Apache OpenOffice (AOO) Bugzilla – Issue 23333
Handling wrong for non-breaking, en- and em-space characters
Last modified: 2013-08-07 14:38:26 UTC
OOo's handling of non-breaking space, en-space, and em-space are wrong. OOo currently does not treat non-breaking space (U+00A0) specially. When a piece of text is justified and contains one of more non-breaking spaces, it is easy to see that OOo will not modify the width of non-breaking spaces even when it has to modify the width of normal spaces on the same line. This behaviour makes non-breaking spaces useless in justified environments in OOo. For the en-space and em-space, OOo also does not recognize them. With some fonts (e.g., Lucida Bright from the Java JRE), OOo will display en-spaces and em-spaces correctly, but when printed, apparently-random characters (e.g., "A" or "w" characters) appear instead of the en- or em-spaces.
HI->PL: The behavior in upper paragraph is like it is in our big competitor. The print problem in the paragrah below is reproducible with the font "Lucida Bright" also in Windows.Set OS from Linux to ALL.
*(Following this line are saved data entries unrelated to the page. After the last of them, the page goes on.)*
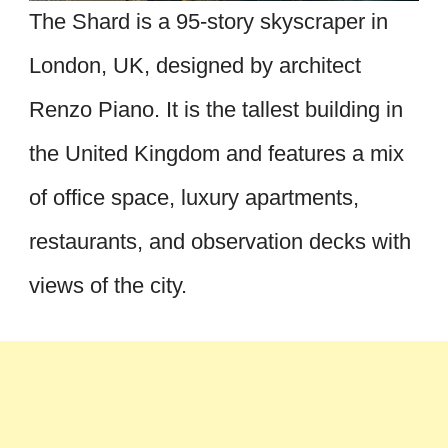
The Shard is a 95-story skyscraper in
London, UK, designed by architect
Renzo Piano. It is the tallest building in
the United Kingdom and features a mix
of office space, luxury apartments,
restaurants, and observation decks with
views of the city.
pl->hdu: sounds like a font problem to me
Yes, of course it (except for non-breaking space handling) is a "font problem" (in the sense that the characters are missing), but that's not really relevant from a user's point of view. OOo should not do something on the screen to lead the user to believe that there is no problem, and then do something else at printing time that would screw the user up unexpectedly. When composing the document on the screen, the user does not see any problem, or any hint that there would even be a potential problem. Whatever OOo is doing on the screen side that would work around such "font problems", it should also do the same thing on the printing side. Space handling is very important, and for a lot of these special spaces, OOo do not need to have a glyph in a font (e.g., non-breaking space = stretchable normal space width, en-space = width of en-dash, em-space = width of em-dash). If there were some way of inserting more kinds of spaces into OOo (e.g., if X keysyms supported them), I would routinely insert zwj, zwnj, left-to-right override, and right-to-left override into my documents. If a random user sees that the spaces are processed correctly on the screen, he/she would naturally believe that the spaces would be identically processed (correctly) when printed.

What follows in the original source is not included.